- Lawmakers in 33 states have introduced legislation to curb the rights of transgender people nationwide.
- The newest attack: banning trans girls and women from playing on female sports teams.
- NEA will continue to advocate and fight back against these hateful attacks on students.
Rebekah is a 14-year-old girl who loves school, reading, hanging out with her friends, and playing field hockey. She describes herself as a “big nerd.” Rebekah is a transgender girl and some lawmakers in states across the country are attempting to pass legislation that would stop her from playing school sports with her friends.
“Sports is something that I really like doing,” she says in a video produced by the Human Rights Campaign (HRC). “I’m so much more than trans [and] that doesn’t make me less of a girl. It doesn’t make me less of a human, either. I’m just me.”
“The idea of banning any child from playing sports and doing what motivates them to come to school and that brings them joy is a horrible thing to do to students-or to anybody,” says Amy Biancheri, a teacher https://hookupme.net/black-hookup-apps/ of 19 years at Batavia Public Schools in Illinois and is co-chair of the LGBTQ Committee for the Illinois Education Association.
Yet, certain lawmakers in 33 states have introduced more than 100 bills that aim to curb the rights of transgender people nationwide. The newest attack: banning trans girls and women from playing on female sports teams.
Florida the Latest State to Ban Transgender Athletes
On June 1, the first day of LGBTQ+ Pride Month, Governor Ron DeSantis signed a law that bans trans girls from playing girls’ and women’s sports. He joins with other governors (Alabama, Arkansas, Mississippi, Montana, South Dakota, West Virginia, and Tennessee) who have passed similar bans of their own. More states are expected to follow suit.
The ban on transgender female athletes participating in school-based sports impacts students from elementary schools to colleges and universities. Other governors and elected officials are only looking at high school and beyond.
These laws, and proposed legislation alike, require school-based athletic associations to set up their sports program specifically for female, male, or co-ed athletes. Plus, they stipulate that male athletes cannot participate in female sports, explains Rebecca Yates, a civil rights law fellow for NEA.
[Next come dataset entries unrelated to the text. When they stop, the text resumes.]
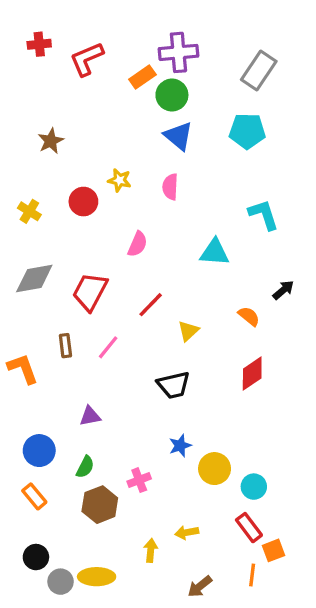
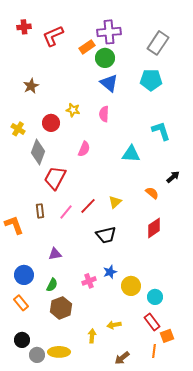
gray diamond: (34, 279) -> (38, 152), moved, turned -60
red line: (151, 305) -> (88, 206), moved
pink cross: (139, 480) -> (89, 281), moved

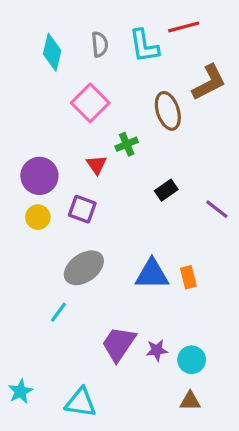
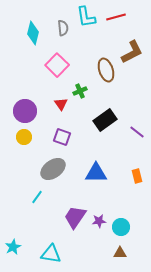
cyan L-shape: (144, 46) -> (86, 17), moved
black rectangle: (166, 190) -> (105, 120), size x1.6
purple square: (82, 209) -> (62, 137), moved
orange rectangle: (188, 277) -> (137, 176), moved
“What they’ve done is define sex in these incredibly narrow ways to make sure that trans female athletes do not qualify as girls and women under the state statutes,” says Yates. “And to be clear: This is not because there was some huge epidemic of transgender female athletes pushing cisgender female athletes out of sports-that’s not a problem. This law creates a problem and it’s done to keep this controversy in front of everyone.”
HRC plans to sue the Florida governor over its new law. The American Civil Liberties Union and its allies are also planning lawsuits to overturn anti-trans sports ban laws.
“Transgender kids are kids; transgender girls are girls. Like all children, they deserve the opportunity to play sports with their friends and be a part of a team,” HRC President Alphonso David said in a statement.
Biancheri, a parent of three children, two of whom are transgender, adds: “I don’t understand why people would try to pass these harmful, horrific laws just to score cheap political points off kids. If you knew transgender kids, you would know they’re wonderful, beautiful people who get so dehumanized by this debate and ignorance. There are no positives to these laws for trans or cisgender people, athletes, or otherwise.”